OAM/DMC DMA tests

Discuss emulation of the Nintendo Entertainment System and Famicom.

Moderator: Moderators

User avatar
Disch
Posts: 1848
Joined: Wed Nov 10, 2004 6:47 pm

OAM/DMC DMA tests

Post by Disch »

cpow ran some tests with visual2a03 to delve further into DMA behavior. Though his notes were a bit scattered for my tastes, and left me with a few unanswered questions.

So using his notes as a base, I ran my own tests on visual2a03 to verify them, and to fill in a few of the gaps.

Here are my findings:

Code: Select all

==========================================
==========================================
==========================================
General
==========================================


DMA unit alternates between 'get' cycles and 'put' cycles.  Values are read on 'get' cycles and written on 'put' cycles.  'get' cycles can never write -- 'put' cycles can read, but discard any value read.  DMA unit seems to alternate between get/put even when DMA is not active -- effectively meaning that even cycles are 'get' cycles, and odd cycles are 'put' cycles.

"Dummy reads" ALWAYS seem to be performed from whatever address the CPU will want to read from next -- that is, whatever address will be read from once the DMA is complete.


When the DMA unit needs to cut into the CPU, it begins a 'halt' process.  The process appears to be as follows:

    1)  The 'halt attempt' cycle -- Let the CPU start its next cycle.  
        a)  If this cycle is a write, perform it normally.  Repeat step 1
        b)  If this cycle is a read, hijack the read, discard the value, and prevent all other actions that occur on this cycle (PC not incremented, etc).
                Presumably, side-effects from performing the read still occur.  Proceed to step 2
                
    2)  For DMC DMA ONLY -- do another dummy read, discarding the result.
    
    3)  If the DMA unit is currently on a 'put' cycle, do another dummy read  ('alignment' cycle)
    
    4)  Actually perform the DMA
        a)  For DMC, this performs a single read cycle, then returns control to main CPU logic
        b)  For OAM, this performs 256 alternating reads/writes as you'd expect
        
        
Note that the DMA is effectively delayed as it waits for all CPU write cycles to complete.  Though this is just a delay, and does not actually alter the length of the DMA

What DOES alter the length of the DMA is the optional alignment cycle.

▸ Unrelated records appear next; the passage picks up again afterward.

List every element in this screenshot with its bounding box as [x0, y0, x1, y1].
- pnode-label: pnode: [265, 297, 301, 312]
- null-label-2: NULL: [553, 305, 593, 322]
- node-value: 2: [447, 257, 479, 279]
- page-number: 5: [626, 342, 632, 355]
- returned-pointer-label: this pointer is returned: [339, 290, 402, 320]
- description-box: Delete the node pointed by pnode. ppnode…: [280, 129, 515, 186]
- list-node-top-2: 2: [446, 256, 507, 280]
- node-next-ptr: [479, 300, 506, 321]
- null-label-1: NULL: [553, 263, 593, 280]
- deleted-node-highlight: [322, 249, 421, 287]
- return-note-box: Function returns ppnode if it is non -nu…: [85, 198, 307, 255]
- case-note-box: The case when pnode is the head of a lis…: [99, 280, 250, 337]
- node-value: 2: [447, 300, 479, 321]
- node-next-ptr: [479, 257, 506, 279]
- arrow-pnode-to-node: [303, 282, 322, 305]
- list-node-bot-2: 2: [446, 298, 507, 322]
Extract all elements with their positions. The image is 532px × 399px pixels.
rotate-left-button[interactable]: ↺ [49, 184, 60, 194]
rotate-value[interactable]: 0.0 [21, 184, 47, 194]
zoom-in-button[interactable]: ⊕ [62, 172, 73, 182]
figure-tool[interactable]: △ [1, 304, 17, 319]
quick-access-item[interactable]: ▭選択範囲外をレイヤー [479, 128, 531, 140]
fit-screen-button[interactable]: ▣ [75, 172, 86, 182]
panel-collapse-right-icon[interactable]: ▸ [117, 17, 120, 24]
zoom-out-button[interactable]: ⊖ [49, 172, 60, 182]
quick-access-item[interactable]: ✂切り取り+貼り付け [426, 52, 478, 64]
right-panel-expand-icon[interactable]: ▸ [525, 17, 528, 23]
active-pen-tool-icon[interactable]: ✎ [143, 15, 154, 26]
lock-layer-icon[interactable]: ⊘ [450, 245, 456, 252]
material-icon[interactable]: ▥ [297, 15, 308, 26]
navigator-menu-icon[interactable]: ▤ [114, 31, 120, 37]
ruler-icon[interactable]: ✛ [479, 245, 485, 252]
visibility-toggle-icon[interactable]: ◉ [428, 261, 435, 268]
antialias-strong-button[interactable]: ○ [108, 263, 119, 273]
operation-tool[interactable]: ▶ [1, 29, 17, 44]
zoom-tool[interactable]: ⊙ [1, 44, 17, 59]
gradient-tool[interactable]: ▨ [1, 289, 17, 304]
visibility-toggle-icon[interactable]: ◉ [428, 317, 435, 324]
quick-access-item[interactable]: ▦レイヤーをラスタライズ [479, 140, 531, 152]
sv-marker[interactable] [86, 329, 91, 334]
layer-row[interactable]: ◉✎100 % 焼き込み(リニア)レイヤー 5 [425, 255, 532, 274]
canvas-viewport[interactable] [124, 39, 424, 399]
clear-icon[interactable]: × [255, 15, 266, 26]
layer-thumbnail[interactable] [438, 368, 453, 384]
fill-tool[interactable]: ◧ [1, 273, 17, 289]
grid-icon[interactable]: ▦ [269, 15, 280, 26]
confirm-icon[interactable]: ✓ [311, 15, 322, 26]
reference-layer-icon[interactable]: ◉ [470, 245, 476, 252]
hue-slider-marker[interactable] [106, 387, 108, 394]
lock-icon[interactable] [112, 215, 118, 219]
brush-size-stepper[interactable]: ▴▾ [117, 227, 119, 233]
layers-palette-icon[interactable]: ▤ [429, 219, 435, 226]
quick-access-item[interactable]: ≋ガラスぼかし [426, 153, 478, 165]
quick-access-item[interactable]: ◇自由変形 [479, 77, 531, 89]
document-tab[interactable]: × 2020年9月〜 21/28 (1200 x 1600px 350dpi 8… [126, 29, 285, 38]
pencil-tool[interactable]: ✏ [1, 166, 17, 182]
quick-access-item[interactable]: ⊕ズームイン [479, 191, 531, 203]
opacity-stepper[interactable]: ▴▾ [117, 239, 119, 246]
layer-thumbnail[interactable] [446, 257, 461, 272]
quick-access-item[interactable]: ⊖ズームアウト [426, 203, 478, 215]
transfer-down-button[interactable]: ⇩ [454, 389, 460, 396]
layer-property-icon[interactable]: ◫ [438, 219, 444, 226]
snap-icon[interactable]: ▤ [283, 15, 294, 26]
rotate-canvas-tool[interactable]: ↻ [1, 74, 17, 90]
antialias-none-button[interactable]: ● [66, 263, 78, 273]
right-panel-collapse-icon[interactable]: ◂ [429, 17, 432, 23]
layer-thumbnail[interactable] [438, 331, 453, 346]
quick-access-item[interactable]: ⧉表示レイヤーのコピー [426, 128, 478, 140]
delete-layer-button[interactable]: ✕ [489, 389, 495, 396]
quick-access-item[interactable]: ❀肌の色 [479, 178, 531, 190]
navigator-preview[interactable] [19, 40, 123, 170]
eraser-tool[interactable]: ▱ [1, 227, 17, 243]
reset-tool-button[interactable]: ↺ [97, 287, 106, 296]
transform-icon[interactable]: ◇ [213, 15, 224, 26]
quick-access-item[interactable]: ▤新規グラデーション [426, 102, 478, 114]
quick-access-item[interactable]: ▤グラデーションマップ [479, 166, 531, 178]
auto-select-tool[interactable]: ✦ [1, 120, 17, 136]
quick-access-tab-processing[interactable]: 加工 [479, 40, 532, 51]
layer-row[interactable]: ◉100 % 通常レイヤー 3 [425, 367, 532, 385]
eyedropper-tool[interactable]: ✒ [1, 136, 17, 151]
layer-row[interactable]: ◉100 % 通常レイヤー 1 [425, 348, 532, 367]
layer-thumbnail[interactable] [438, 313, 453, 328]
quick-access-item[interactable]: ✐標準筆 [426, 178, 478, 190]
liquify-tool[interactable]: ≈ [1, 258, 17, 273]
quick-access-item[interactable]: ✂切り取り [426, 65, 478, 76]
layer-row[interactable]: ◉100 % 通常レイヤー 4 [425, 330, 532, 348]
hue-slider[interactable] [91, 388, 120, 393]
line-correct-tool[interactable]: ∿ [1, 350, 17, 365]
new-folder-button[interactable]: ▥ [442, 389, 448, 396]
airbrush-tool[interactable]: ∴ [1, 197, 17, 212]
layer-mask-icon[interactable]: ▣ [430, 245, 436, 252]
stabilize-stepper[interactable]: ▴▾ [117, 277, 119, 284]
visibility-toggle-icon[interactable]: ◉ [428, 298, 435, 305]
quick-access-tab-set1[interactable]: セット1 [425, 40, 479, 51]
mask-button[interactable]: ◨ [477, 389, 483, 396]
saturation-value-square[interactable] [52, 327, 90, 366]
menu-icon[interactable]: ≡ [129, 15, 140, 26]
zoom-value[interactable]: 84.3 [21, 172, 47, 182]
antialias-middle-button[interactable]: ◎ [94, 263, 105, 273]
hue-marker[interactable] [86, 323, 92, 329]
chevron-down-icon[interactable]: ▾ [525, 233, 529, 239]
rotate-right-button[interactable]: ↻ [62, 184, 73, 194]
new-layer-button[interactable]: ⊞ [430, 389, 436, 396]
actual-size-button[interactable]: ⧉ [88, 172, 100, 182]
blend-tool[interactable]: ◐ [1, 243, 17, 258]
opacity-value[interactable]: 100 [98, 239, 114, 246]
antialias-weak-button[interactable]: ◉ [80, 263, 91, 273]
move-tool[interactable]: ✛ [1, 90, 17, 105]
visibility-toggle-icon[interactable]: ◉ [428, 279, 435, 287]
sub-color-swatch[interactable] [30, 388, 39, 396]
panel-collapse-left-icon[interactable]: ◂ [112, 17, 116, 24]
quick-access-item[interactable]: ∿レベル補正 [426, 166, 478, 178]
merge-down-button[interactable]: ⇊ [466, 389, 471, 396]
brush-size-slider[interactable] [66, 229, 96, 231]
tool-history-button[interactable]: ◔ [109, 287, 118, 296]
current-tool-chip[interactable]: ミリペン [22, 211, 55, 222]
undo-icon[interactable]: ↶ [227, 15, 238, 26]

==========================================
==========================================
==========================================
DMC
==========================================

DMC DMAs appear to try to halt during the 'put' phase -- meaning they will take 4 cycles normally:
    1) 'put' - halt
    2) 'get' - extra DMC dummy read
    3) 'put' - dummy cycle for alignment
    4) 'get' - DMA
    
When DMC halt happens "on a write cycle", this makes it take 3 cycles because alignment can be skipped:
    *) 'put' - initial halt attempt -- but if a write cycle, it's delayed
    1) 'get' - attempt to halt again -- successful this time because it's a read cycle
    2) 'put' - extra DMC dummy read
            alignment not needed
    3) 'get' - DMA
    
    (note the '*' write cycle is performed normally, and therefore does not count as a stolen cycle, hence DMC only steals 3 cycles here)
    
    
However the DMC will steal 4 cycles if it attempts to halt during the first write of a RMW instruction (INC/DEC/etc)
    *) 'put' - halt attempt - fails because CPU is writing (first RMW write)
    *) 'get' - halt attempt - fails because CPU is writing (second RMW write)
    1) 'put' - halt attempt - successful
    2) 'get' - extra DMC dummy read
    3) 'put' - alignment
    4) 'get' - DMA

The above logic matches for 3 consecutive writes (interrupts/BRK).  If the halt is during the 1st or 3rd write, it'll steal 3 cycles... but if it's during the 2nd write, it'll steal 4.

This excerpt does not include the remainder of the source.